The economics of the Tiwai Point aluminium smelter continue to slide despite last week's announcement that it will be the largest single beneficiary of proposed national grid payment reforms, says Woodward Partners energy analyst John Kidd.
RioTinto-controlled New Zealand Aluminium Smelters was likely to try and plump up its approximately $21 million of savings on grid costs by applying for relief under the proposed "prudent discount policy" that could be applied to heavy industrial users pleading financial hardship.
"As it showed in 2013, Rio Tinto has a strong track record of doing exactly that," said Kidd, referring to NZAS's success in negotiating a lower power price with its primary supplier, Meridian Energy, ahead of the generator-retailer's partial privatisation.

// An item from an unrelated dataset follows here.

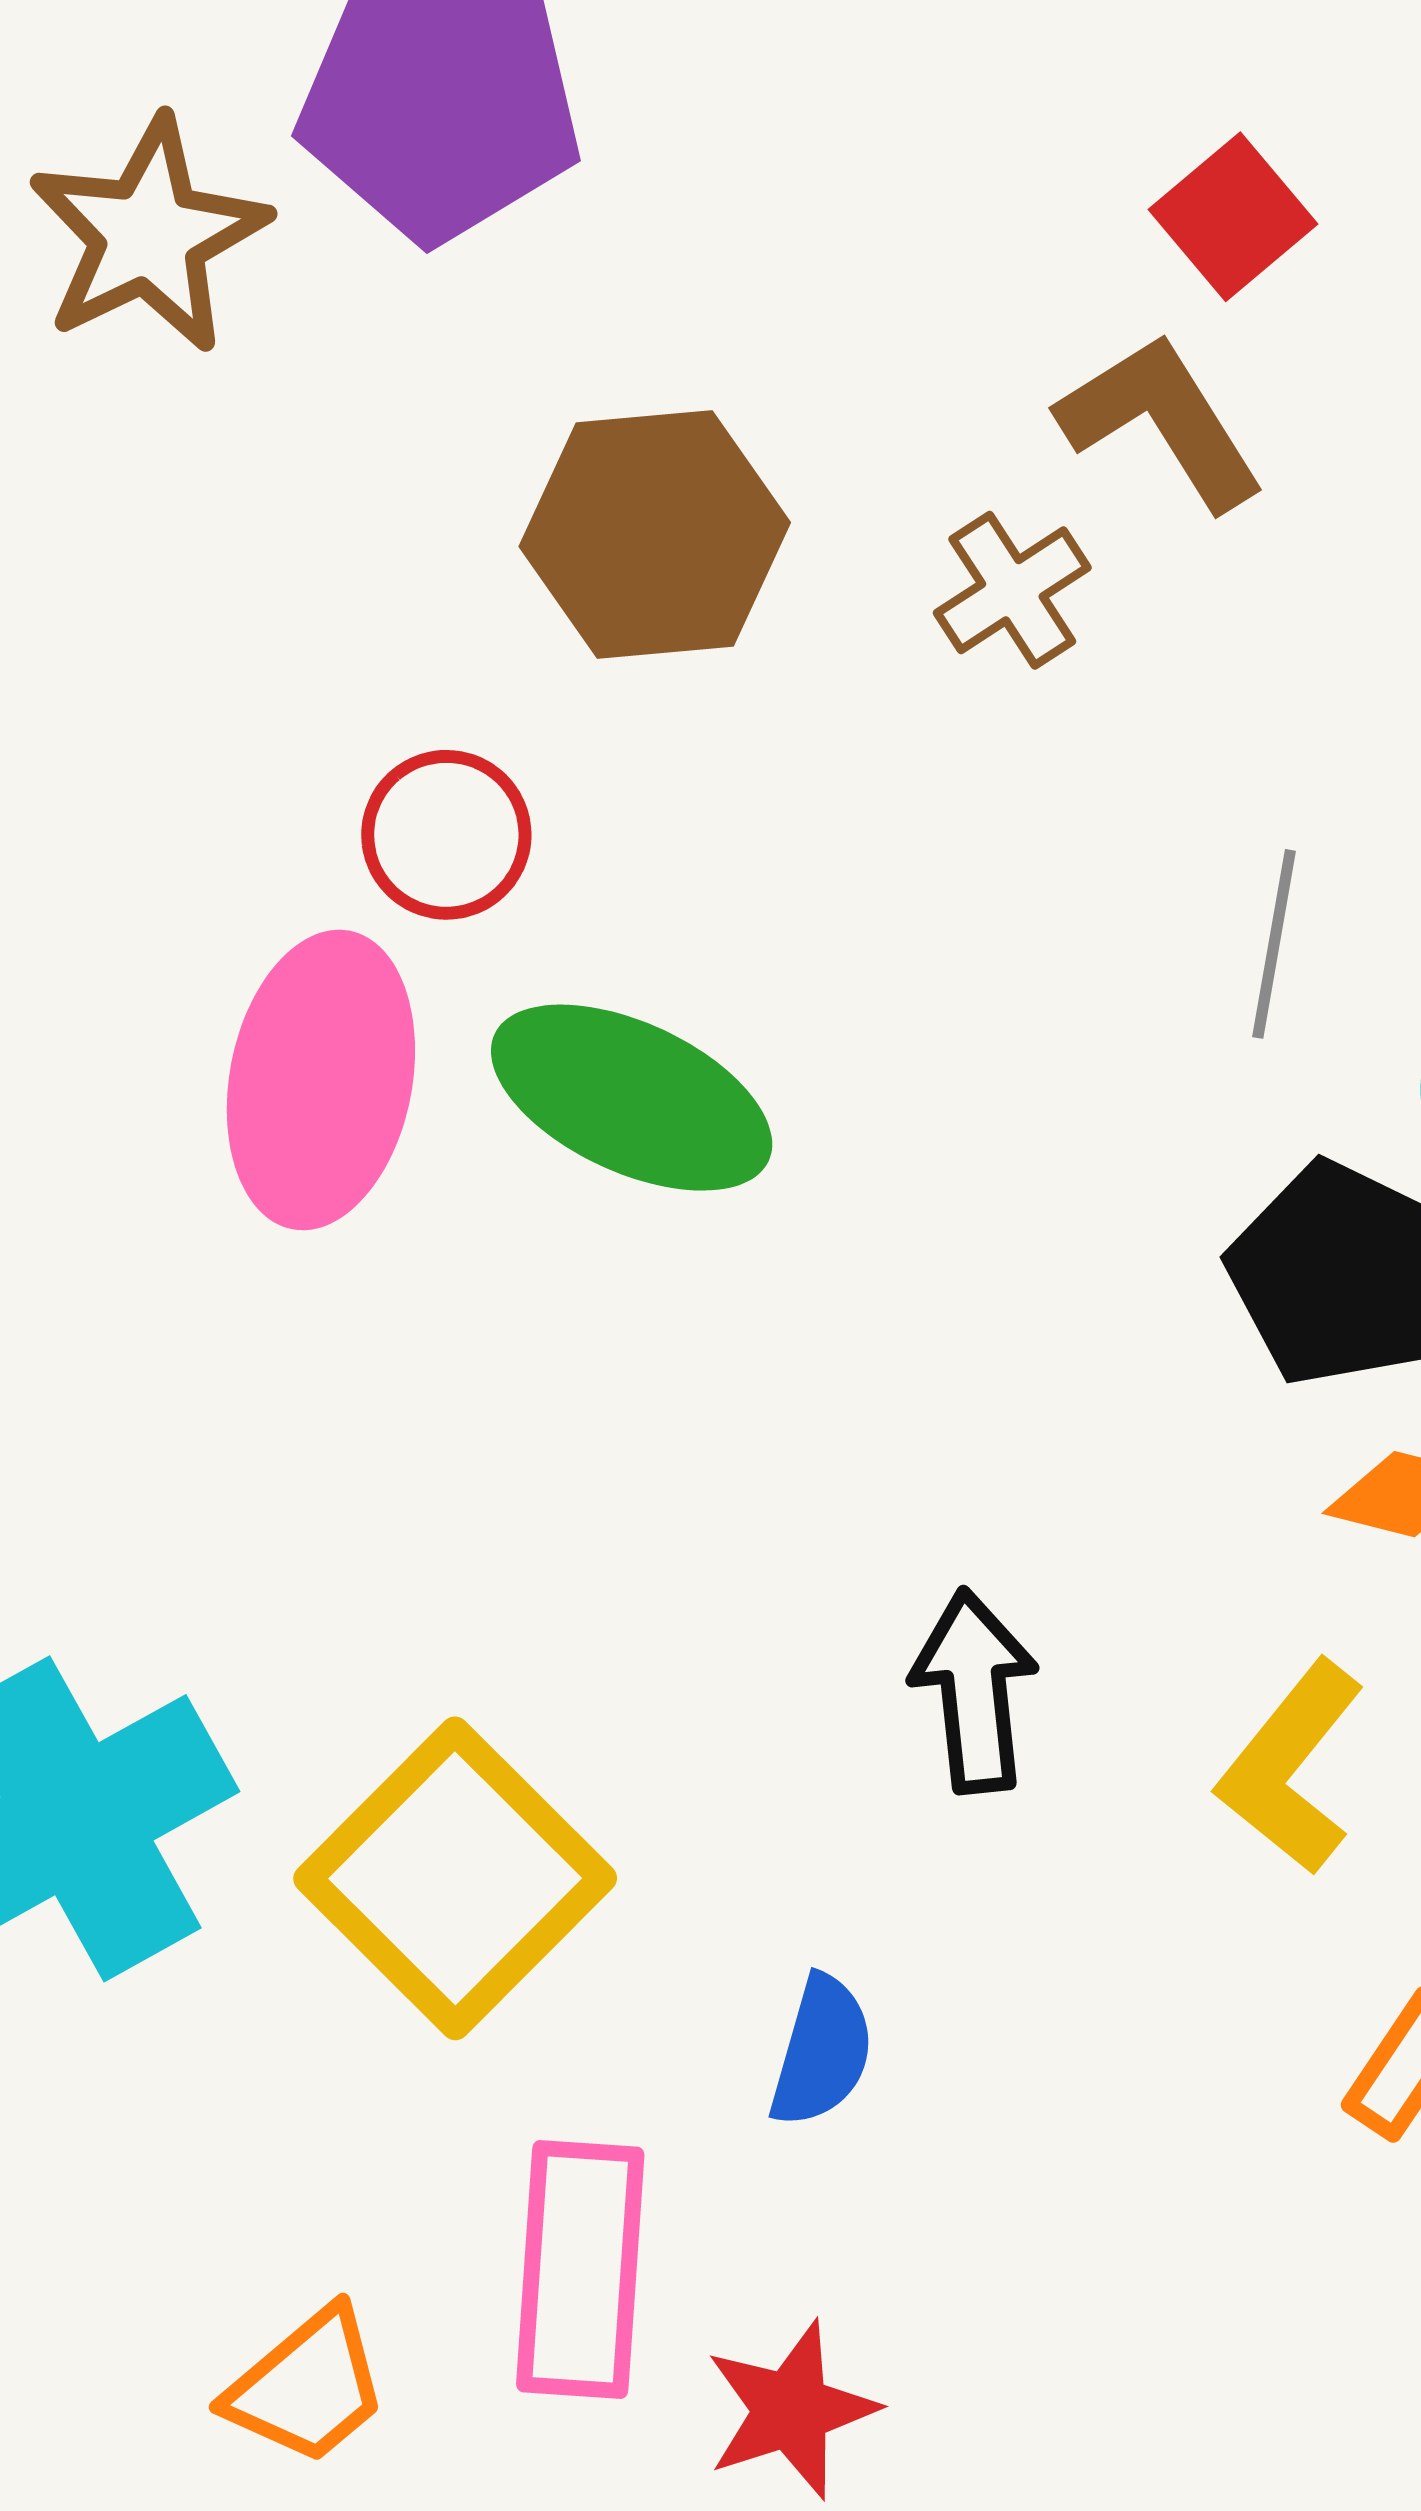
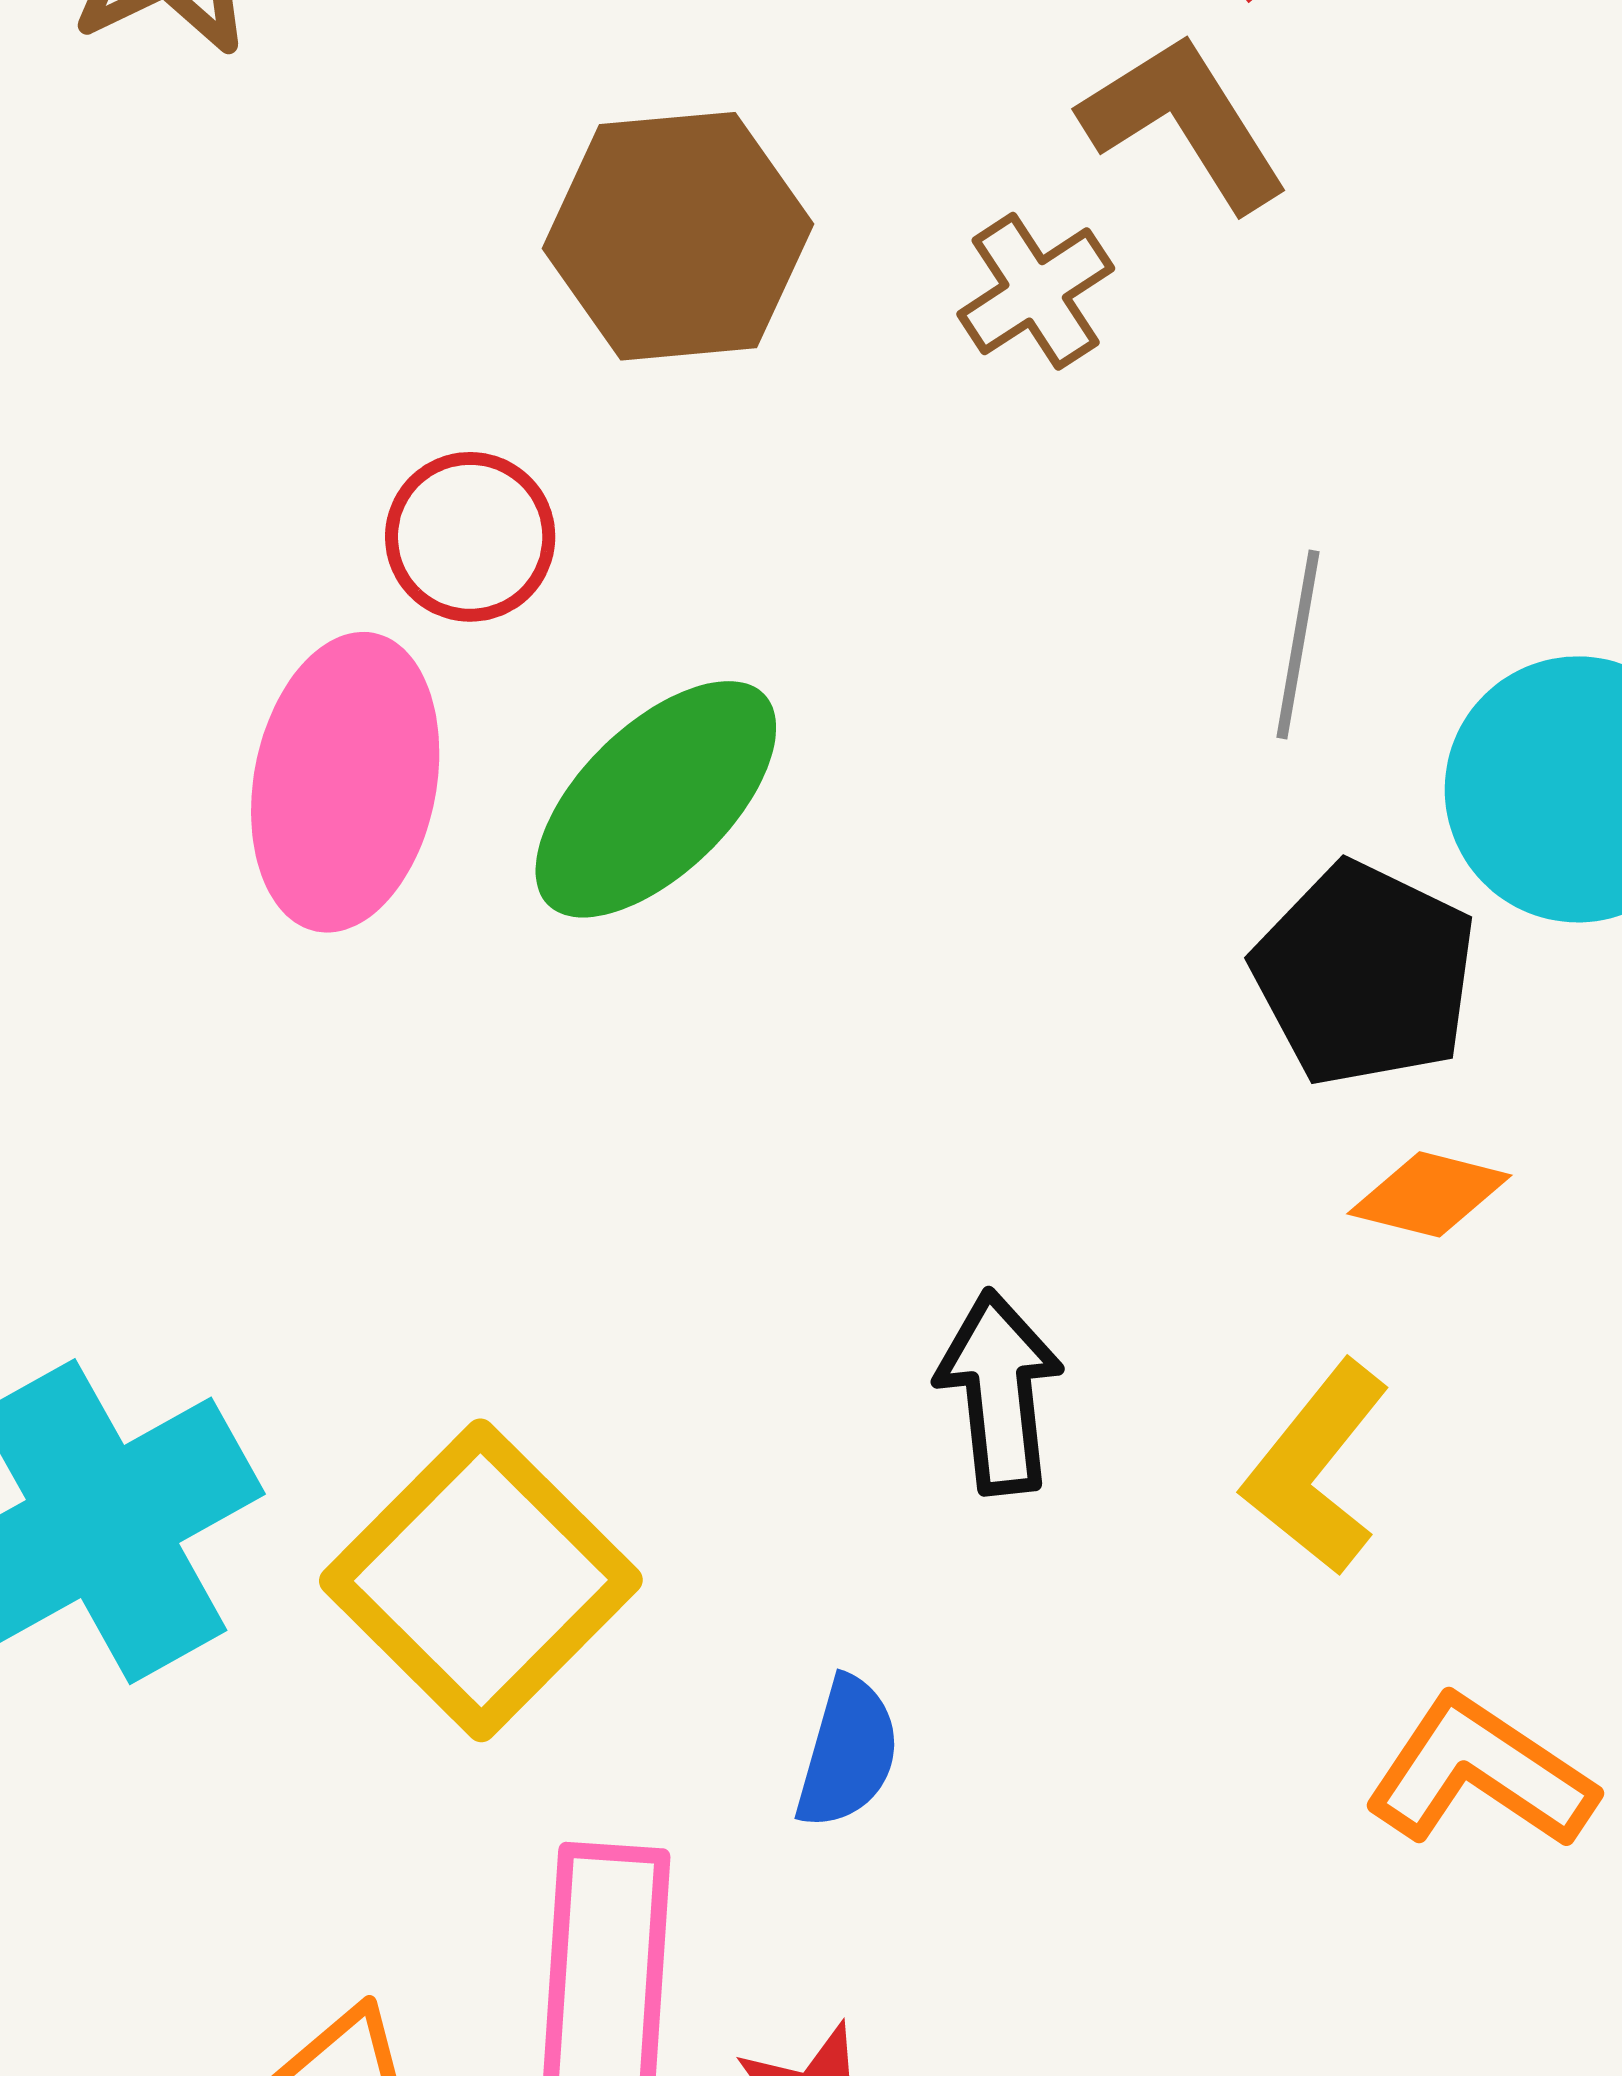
green ellipse: (632, 1098) -> (656, 799), turned -69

NZAS operates New Zealand's only aluminium smelter, near Bluff in the South Island, and uses one-seventh of the country's electricity.
It must decide in July whether to pay a higher price for its electricity supply contract, starting in January 2017 and has been deferring capital expenditure as it weighs up whether to maintain the smelter at current full production, reduce operations or announce the smelter's total closure.
Despite improvements in the global price of aluminium, the New Zealand dollar had strengthened in the past month, largely negating the benefits of any price uplift, Kidd said in a note to clients issued on May 23.
"With aluminium market conditions remaining depressed, forward NZAS economics remain very marginal and with NZAS facing a material increase to the cost of its 172MW CFD (electricity contract) from 1 January 2017, we think the decisions NZAS faces over the next few months remain finely balanced," Kidd said.
Woodward Partners estimates the current value of the Japanese market premium for the high-grade metal produced at Tiwai Point to be around US$100 (NZ$148.04) per tonne, down from a recent peak of US$400 (NZ$592.15) a tonne in 2014.